Action item: Say how many lines of the listing below include "Director". Write only that number.

Entries supplied:
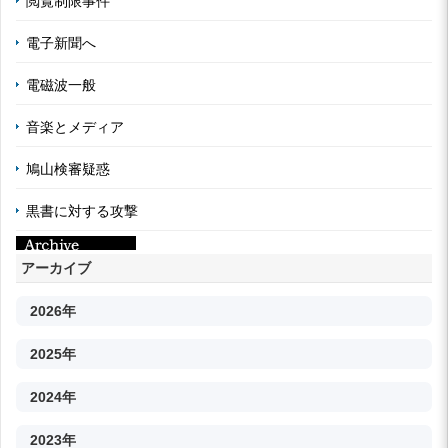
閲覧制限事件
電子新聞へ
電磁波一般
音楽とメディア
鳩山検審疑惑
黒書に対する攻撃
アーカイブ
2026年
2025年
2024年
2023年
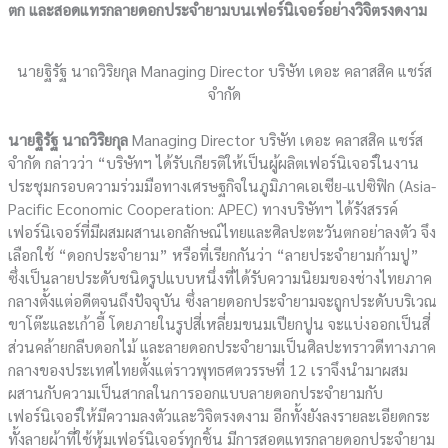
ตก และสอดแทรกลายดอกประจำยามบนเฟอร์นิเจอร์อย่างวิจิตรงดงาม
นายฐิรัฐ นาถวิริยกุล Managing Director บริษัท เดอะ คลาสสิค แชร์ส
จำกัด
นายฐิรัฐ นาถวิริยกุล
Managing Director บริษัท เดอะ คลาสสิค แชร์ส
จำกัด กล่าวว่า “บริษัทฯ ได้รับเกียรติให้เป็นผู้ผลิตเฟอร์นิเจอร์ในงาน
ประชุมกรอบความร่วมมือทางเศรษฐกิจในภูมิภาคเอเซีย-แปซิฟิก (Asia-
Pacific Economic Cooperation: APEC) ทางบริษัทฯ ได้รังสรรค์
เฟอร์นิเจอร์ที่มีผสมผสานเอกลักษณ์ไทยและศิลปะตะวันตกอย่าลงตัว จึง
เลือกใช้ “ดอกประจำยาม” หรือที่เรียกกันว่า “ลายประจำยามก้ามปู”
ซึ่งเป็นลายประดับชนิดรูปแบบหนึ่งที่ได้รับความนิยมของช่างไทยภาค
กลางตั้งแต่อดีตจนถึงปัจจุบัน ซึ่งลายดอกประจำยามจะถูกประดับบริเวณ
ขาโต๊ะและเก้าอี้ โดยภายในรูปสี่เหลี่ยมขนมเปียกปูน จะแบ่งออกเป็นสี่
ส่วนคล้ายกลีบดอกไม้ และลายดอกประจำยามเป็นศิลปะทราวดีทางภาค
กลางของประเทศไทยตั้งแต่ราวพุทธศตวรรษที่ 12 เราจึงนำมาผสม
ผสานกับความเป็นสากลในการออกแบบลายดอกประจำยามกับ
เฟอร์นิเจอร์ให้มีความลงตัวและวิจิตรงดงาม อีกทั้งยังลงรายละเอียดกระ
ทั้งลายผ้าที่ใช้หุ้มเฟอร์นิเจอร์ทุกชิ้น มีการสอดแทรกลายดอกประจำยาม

Finished task: 2